TASK TO COMPLETE :: In the entries below, find the line with "Soccer for Cancer" and the line with "r your project". Return those two lines and all lines between them, exactly.

***** EXTRACTED RECORDS *****

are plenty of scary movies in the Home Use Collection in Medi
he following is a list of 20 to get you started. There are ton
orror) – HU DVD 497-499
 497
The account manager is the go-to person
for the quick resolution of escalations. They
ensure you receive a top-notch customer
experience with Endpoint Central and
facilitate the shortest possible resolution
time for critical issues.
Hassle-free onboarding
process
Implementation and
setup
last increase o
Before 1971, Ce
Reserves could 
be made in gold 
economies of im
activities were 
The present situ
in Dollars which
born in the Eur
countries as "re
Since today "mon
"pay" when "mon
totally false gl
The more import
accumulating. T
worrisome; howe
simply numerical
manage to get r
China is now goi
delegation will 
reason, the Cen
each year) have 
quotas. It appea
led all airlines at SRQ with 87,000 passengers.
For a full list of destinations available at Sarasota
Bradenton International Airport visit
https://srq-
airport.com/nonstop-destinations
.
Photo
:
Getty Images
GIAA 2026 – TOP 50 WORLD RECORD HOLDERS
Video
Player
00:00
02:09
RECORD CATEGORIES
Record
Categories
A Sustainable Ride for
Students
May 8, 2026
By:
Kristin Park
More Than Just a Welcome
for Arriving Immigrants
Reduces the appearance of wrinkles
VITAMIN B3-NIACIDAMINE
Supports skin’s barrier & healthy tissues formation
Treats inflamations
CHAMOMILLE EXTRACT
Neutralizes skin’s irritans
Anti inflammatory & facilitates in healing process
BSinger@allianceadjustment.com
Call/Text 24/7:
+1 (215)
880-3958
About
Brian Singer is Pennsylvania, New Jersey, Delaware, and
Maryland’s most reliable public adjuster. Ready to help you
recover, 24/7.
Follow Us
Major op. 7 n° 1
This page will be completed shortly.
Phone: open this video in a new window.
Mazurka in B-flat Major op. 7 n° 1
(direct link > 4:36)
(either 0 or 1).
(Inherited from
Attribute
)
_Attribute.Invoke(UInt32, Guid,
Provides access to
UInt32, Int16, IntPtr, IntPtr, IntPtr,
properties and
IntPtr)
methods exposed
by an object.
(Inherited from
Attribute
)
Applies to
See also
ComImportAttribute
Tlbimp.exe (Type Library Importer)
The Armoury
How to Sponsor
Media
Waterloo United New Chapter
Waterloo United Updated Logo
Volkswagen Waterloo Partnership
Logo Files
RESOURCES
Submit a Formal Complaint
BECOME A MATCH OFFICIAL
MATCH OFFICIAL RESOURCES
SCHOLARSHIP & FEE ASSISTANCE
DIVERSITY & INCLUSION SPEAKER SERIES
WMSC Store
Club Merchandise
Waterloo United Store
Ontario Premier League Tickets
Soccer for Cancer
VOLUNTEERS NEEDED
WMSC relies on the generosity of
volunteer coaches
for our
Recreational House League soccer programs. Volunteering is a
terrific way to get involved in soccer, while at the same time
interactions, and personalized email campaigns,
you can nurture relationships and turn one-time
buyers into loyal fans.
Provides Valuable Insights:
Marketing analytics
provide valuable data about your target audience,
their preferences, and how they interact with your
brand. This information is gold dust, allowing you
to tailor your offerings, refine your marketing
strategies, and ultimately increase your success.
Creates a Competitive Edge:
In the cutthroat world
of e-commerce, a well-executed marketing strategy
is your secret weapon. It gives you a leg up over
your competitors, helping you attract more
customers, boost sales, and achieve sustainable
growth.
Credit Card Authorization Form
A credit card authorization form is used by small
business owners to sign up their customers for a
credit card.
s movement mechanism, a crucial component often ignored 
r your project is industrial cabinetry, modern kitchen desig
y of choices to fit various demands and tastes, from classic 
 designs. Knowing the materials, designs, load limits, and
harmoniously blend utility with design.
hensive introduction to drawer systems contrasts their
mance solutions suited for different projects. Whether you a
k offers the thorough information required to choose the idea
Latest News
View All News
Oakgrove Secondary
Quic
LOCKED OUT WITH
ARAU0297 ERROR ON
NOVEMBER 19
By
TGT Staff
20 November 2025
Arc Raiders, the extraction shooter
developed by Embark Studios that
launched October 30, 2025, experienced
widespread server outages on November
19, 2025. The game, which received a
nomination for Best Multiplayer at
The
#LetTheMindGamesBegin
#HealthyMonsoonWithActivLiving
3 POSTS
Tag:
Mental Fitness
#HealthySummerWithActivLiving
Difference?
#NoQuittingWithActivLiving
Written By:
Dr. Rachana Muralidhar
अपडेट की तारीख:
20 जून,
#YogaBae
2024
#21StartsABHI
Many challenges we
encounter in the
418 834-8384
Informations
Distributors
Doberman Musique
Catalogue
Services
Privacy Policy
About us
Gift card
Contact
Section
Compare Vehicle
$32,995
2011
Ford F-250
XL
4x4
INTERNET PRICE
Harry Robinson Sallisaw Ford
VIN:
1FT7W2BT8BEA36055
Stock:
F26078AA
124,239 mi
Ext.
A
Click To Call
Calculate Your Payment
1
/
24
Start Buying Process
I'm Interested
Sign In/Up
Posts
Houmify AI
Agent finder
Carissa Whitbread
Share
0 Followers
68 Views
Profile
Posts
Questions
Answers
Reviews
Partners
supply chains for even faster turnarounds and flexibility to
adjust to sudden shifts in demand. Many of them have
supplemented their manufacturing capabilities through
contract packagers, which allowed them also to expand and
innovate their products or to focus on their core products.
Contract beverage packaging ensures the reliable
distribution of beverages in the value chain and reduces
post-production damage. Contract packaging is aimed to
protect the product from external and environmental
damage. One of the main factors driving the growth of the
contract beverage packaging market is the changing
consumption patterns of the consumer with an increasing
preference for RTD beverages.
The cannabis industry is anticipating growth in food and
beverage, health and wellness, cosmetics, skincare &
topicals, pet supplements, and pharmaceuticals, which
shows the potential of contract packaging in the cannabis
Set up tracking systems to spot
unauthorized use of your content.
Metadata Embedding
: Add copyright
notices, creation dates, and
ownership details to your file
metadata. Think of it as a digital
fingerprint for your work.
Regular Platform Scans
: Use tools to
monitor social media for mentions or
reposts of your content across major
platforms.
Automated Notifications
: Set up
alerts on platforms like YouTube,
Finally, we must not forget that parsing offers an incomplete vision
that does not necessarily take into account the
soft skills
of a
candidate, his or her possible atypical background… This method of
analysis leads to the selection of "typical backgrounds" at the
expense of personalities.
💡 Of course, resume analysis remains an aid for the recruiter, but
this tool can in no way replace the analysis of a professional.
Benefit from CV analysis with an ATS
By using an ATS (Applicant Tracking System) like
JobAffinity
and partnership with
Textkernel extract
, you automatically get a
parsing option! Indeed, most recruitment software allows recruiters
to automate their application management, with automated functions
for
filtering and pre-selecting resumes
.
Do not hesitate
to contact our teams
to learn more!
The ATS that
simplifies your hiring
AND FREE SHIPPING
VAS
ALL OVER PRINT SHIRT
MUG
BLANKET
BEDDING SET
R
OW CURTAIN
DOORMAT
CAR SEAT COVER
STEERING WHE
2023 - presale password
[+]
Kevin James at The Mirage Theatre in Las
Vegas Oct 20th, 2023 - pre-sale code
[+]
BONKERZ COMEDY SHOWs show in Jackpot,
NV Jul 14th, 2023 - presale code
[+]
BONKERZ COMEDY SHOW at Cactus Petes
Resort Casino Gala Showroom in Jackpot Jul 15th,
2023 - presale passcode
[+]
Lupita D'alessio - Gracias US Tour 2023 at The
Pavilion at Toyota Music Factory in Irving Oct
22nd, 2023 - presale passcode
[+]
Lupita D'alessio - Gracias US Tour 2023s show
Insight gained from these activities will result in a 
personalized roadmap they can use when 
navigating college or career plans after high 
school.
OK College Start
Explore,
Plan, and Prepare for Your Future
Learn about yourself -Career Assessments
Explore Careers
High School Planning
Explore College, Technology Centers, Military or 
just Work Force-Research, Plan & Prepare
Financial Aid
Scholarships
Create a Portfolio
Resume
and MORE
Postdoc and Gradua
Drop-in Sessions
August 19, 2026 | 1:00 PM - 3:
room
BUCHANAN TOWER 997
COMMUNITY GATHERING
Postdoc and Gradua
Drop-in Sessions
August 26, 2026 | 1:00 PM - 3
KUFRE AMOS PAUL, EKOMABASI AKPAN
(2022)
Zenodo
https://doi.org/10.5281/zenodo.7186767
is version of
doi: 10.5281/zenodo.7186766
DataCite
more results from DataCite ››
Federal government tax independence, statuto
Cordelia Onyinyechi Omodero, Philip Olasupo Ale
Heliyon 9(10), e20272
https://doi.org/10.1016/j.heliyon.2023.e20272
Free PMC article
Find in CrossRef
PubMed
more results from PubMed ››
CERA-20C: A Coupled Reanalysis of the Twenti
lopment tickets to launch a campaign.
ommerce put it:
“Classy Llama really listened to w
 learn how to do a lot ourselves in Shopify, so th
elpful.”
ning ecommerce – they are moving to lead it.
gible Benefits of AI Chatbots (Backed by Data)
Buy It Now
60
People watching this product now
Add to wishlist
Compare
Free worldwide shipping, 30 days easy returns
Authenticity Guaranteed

*****

EXERCISE RESULT ::
Soccer for Cancer
VOLUNTEERS NEEDED
WMSC relies on the generosity of
volunteer coaches
for our
Recreational House League soccer programs. Volunteering is a
terrific way to get involved in soccer, while at the same time
interactions, and personalized email campaigns,
you can nurture relationships and turn one-time
buyers into loyal fans.
Provides Valuable Insights:
Marketing analytics
provide valuable data about your target audience,
their preferences, and how they interact with your
brand. This information is gold dust, allowing you
to tailor your offerings, refine your marketing
strategies, and ultimately increase your success.
Creates a Competitive Edge:
In the cutthroat world
of e-commerce, a well-executed marketing strategy
is your secret weapon. It gives you a leg up over
your competitors, helping you attract more
customers, boost sales, and achieve sustainable
growth.
Credit Card Authorization Form
A credit card authorization form is used by small
business owners to sign up their customers for a
credit card.
s movement mechanism, a crucial component often ignored 
r your project is industrial cabinetry, modern kitchen desig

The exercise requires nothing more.